И опять немец спросил Подберезкина: «was sagt sie, was sagt sie?» — и видно было, что слова старухи ему польстили; и старухе, видно, тоже искренне нравился этот молодой офицер, — не то, чтобы она льстила ему из корыстолюбия или по привычке. Но окончательную жалость немец вызвал у нее, когда, подойдя к висячему рукомойнику, он вылил из грязного таза воду и, наполнив вновь свежей водой, хотел из него мыться. Таз был огромный, медный, весь позеленелый: как всегда, в России мылись не в нем, а над ним — из самого рукомойника. Старуха пришла в волнение.
— Соколик, да что ж он в грязном тазу умываться хочет! Мы из него и скотине не даем пить. Ничего, видно, у вас там на чужой стороне не понимают. А говорят — чужая сторона прибавляет ума… Молодой-то какой! А он женатый? — спросила она Подберезкина и, не дожидаясь ответа, продолжала: — Женам теперь хуже всего: воин воюет, а жена дома горюет. Вот у меня невестка Авдотья тоже. Сына-то взяли… — начала она, но старик, вошедший в это время в избу, прервал ее:
— И что ты кудахчешь, бабья твоя голова. Нету рассудку ни краюшка.
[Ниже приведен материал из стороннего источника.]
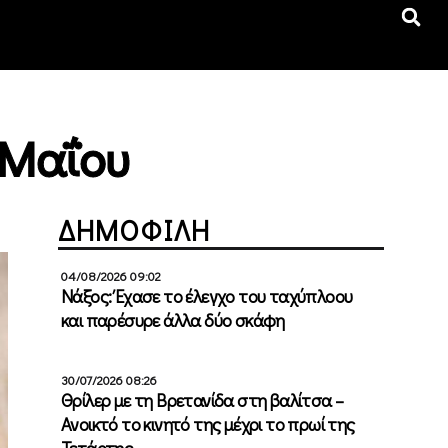
 Μαΐου
ΔΗΜΟΦΙΛΗ
04/08/2026 09:02
Νάξος: Έχασε το έλεγχο του ταχύπλοου
και παρέσυρε άλλα δύο σκάφη
30/07/2026 08:26
Θρίλερ με τη Βρετανίδα στη βαλίτσα –
Ανοικτό το κινητό της μέχρι το πρωί της
Τετάρτης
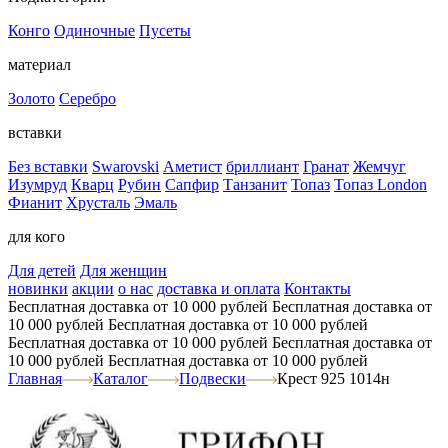
Конго
Одиночные
Пусеты
материал
Золото
Серебро
вставки
Без вставки
Swarovski
Аметист
бриллиант
Гранат
Жемчуг
Изумруд
Кварц
Рубин
Сапфир
Танзанит
Топаз
Топаз London
Фианит
Хрусталь
Эмаль
для кого
Для детей
Для женщин
новинки
акции
о нас
доставка и оплата
Контакты
Бесплатная доставка от 10 000 рублей
Бесплатная доставка от
10 000 рублей
Бесплатная доставка от 10 000 рублей
Бесплатная доставка от 10 000 рублей
Бесплатная доставка от
10 000 рублей
Бесплатная доставка от 10 000 рублей
Главная
Каталог
Подвески
Крест 925 1014н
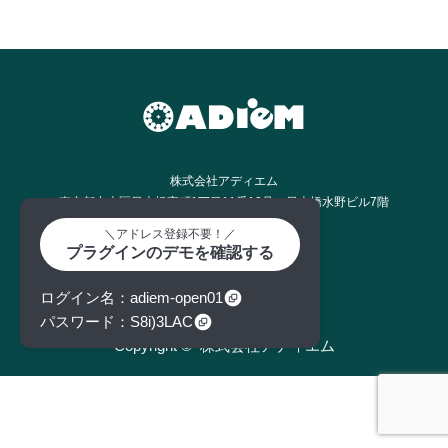
株式会社アディエム
東京都中央区日本橋室町1丁目11番12号 日本橋水野ビル7階
tel : 050-3629-1986
＼アドレス登録不要！／
Twitter
Facebook
RSS
プラグインのデモを確認する
ログイン名
adiem-open01
パスワード
S8i)3LAC
Copyright ©
株式会社アディエム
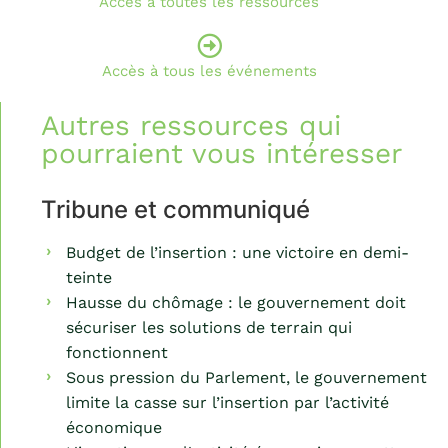
Accès à toutes les ressources
Accès à tous les événements
Autres ressources qui
pourraient vous intéresser
Tribune et communiqué
Budget de l’insertion : une victoire en demi-
teinte
Hausse du chômage : le gouvernement doit
sécuriser les solutions de terrain qui
fonctionnent
Sous pression du Parlement, le gouvernement
limite la casse sur l’insertion par l’activité
économique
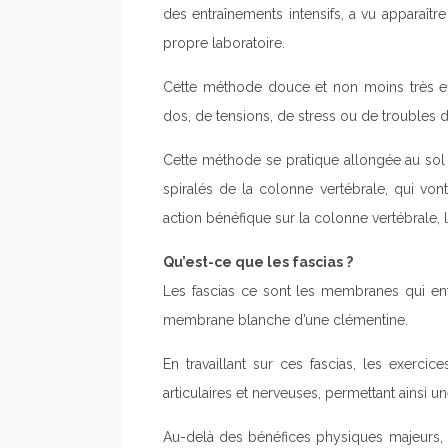
des entraînements intensifs, a vu apparaîtr
propre laboratoire.
Cette méthode douce et non moins très ef
dos, de tensions, de stress ou de troubles
Cette méthode se pratique allongée au so
spiralés de la colonne vertébrale, qui von
action bénéfique sur la colonne vertébrale, 
Qu’est-ce que les fascias ?
Les fascias ce sont les membranes qui e
membrane blanche d’une clémentine.
En travaillant sur ces fascias, les exercic
articulaires et nerveuses, permettant ainsi u
Au-delà des bénéfices physiques majeurs,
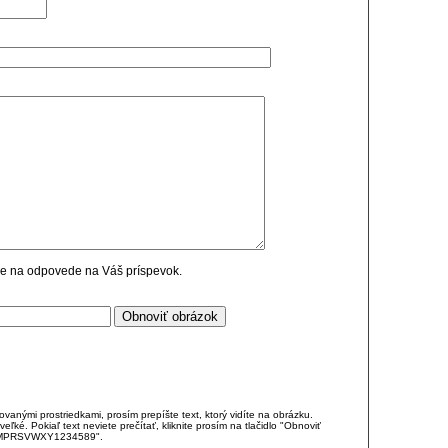
cie na odpovede na Váš príspevok.
anými prostriedkami, prosím prepíšte text, ktorý vidíte na obrázku.
é. Pokiaľ text neviete prečítať, kliknite prosím na tlačidlo "Obnoviť
DJKMPRSVWXY1234589".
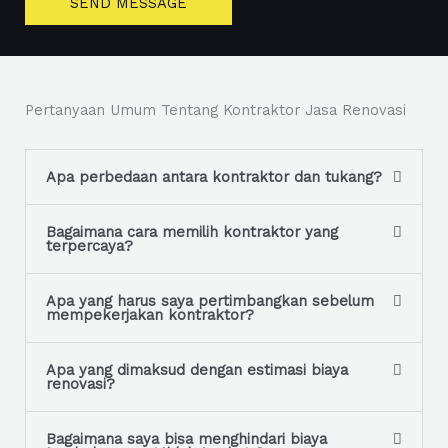
SEND MESSAGE
n
t
e
o
T
r
e
M
Pertanyaan Umum Tentang Kontraktor Jasa Renovasi
x
e
t
s
s
Apa perbedaan antara kontraktor dan tukang?
a
g
Bagaimana cara memilih kontraktor yang
terpercaya?
e
*
Apa yang harus saya pertimbangkan sebelum
mempekerjakan kontraktor?
Apa yang dimaksud dengan estimasi biaya
renovasi?
Bagaimana saya bisa menghindari biaya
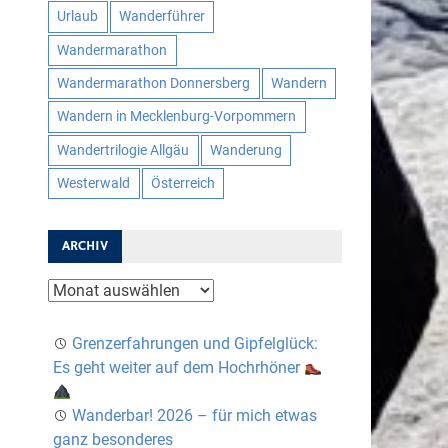
Urlaub
Wanderführer
Wandermarathon
Wandermarathon Donnersberg
Wandern
Wandern in Mecklenburg-Vorpommern
Wandertrilogie Allgäu
Wanderung
Westerwald
Österreich
ARCHIV
Archiv
Grenzerfahrungen und Gipfelglück:
Es geht weiter auf dem Hochrhöner
Wanderbar! 2026 – für mich etwas
ganz besonderes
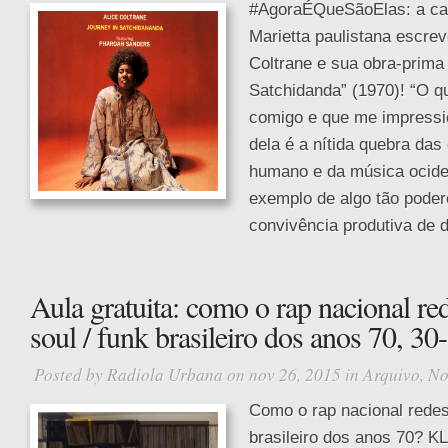
#AgoraÉQueSãoElas: a can
Marietta paulistana escrev
Coltrane e sua obra-prima
Satchidanda” (1970)! “O
comigo e que me impressio
dela é a nítida quebra das
humano e da música ocident
exemplo de algo tão pode
convivência produtiva de d
Aula gratuita: como o rap nacional re
soul / funk brasileiro dos anos 70, 30
Posted by
Radiola Urbana
on nov 26, 2015 in
Arquivo
,
No
Como o rap nacional redesc
brasileiro dos anos 70? K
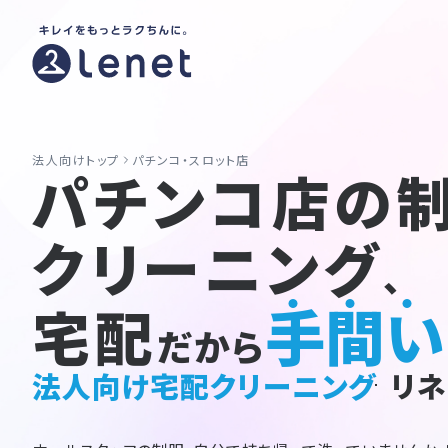
法人向けトップ
パチンコ・スロット店
パチンコ店の
クリーニング
、
手間い
宅配
だから
法人向け宅配クリーニング
リネ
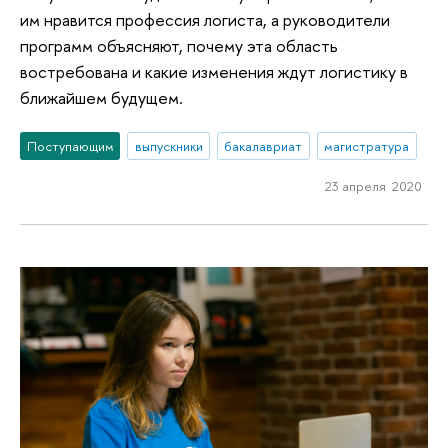
им нравится профессия логиста, а руководители
программ объясняют, почему эта область
востребована и какие изменения ждут логистику в
ближайшем будущем.
Поступающим
выпускники
бакалавриат
магистратура
23 апреля 2020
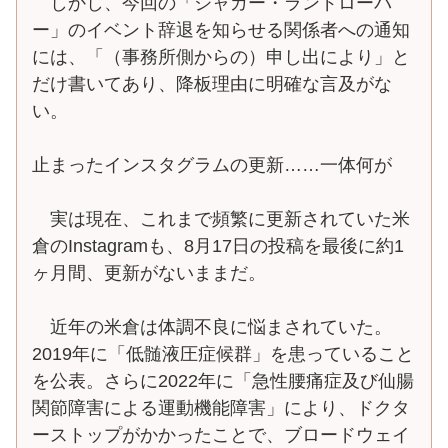
しかし、今回の「ジャガー・ランドローバ
ー」のイベント辞退を知らせる関係者への通知
には、「（事務所側からの）申し出により」と
だけ書いてあり、降板理由に明確な言及がな
い。
止まったインスタグラムの更新……一体何が
実は現在、これまで頻繁に更新されていた米
倉のInstagramも、8月17日の投稿を最後に約1
ヶ月間、更新がないままだ。
近年の米倉は体調不良に悩まされていた。
2019年に「低髄液圧症候群」を患っていること
を公表。さらに2022年に「急性腰痛症及び仙腸
関節障害による運動機能障害」により、ドクタ
ーストップがかかったことで、ブロードウェイ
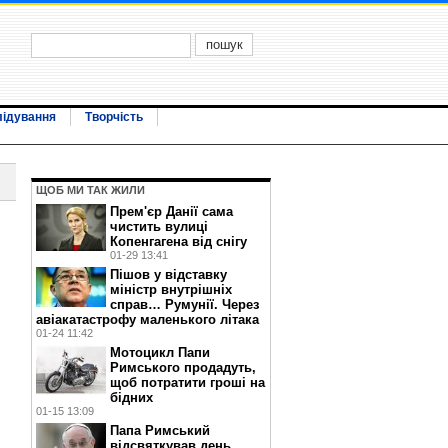
лідування
Творчість
ЩОБ МИ ТАК ЖИЛИ
Прем'єр Данії сама
чистить вулиці
Копенгагена від снігу
01-29 13:41
Пішов у відставку
міністр внутрішніх
справ… Румунії. Через
авіакатастрофу маленького літака
01-24 11:42
Мотоцикл Папи
Римського продадуть,
щоб потратити гроші на
бідних
01-15 13:09
Папа Римський
відсвяткував день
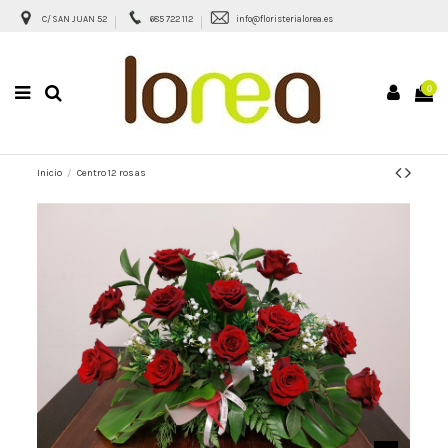
C/ SAN JUAN 52
685 722 112
info@floristerialorea.es
0
Inicio
Centro 12 rosas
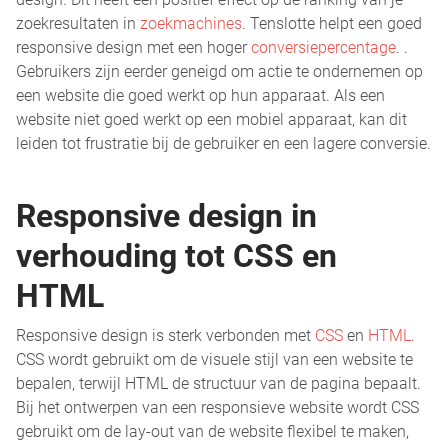
zoekresultaten in
zoekmachines
. Tenslotte helpt een goed
responsive design met een hoger
conversiepercentage
. .
Gebruikers zijn eerder geneigd om actie te ondernemen op
een website die goed werkt op hun apparaat. Als een
website niet goed werkt op een mobiel apparaat, kan dit
leiden tot frustratie bij de gebruiker en een lagere conversie.
Responsive design in
verhouding tot CSS en
HTML
Responsive design is sterk verbonden met
CSS
en
HTML
.
CSS wordt gebruikt om de visuele stijl van een website te
bepalen, terwijl HTML de structuur van de pagina bepaalt.
Bij het ontwerpen van een responsieve website wordt CSS
gebruikt om de lay-out van de website flexibel te maken,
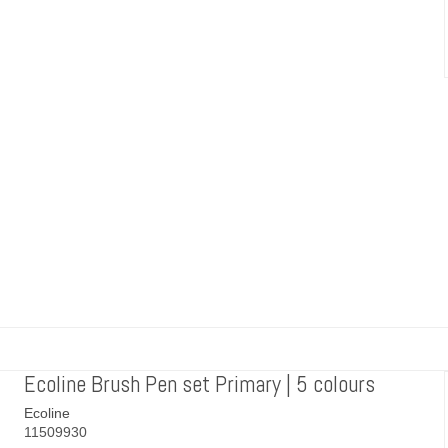
Ecoline Brush Pen set Primary | 5 colours
Ecoline
11509930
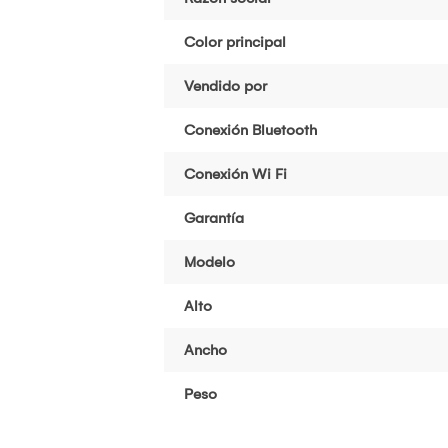
Color principal
Vendido por
Conexión Bluetooth
Conexión Wi Fi
Garantía
Modelo
Alto
Ancho
Peso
Молчи, знай, да ставь лучше самовар на стол — люди с дороги притомились.
Вскоре самовар закипел, старуха поставила его на стол, принесла чашки и стаканы.
— Нечем больше подчевать, скажи им, соколик. Чаю не имеем. При советской власти хлебу да воде были рады. Хлеб да вода — здоровая еда. С голоду не помрешь, а жиру не нагуляешь — работать легче.
Отпив чаю вместе с бароном и лейтенантом, Подберезкин узнал, к своей радости, что майор из штаба, к которому он должен был явиться, находился где-то в разъездах; день был свободный.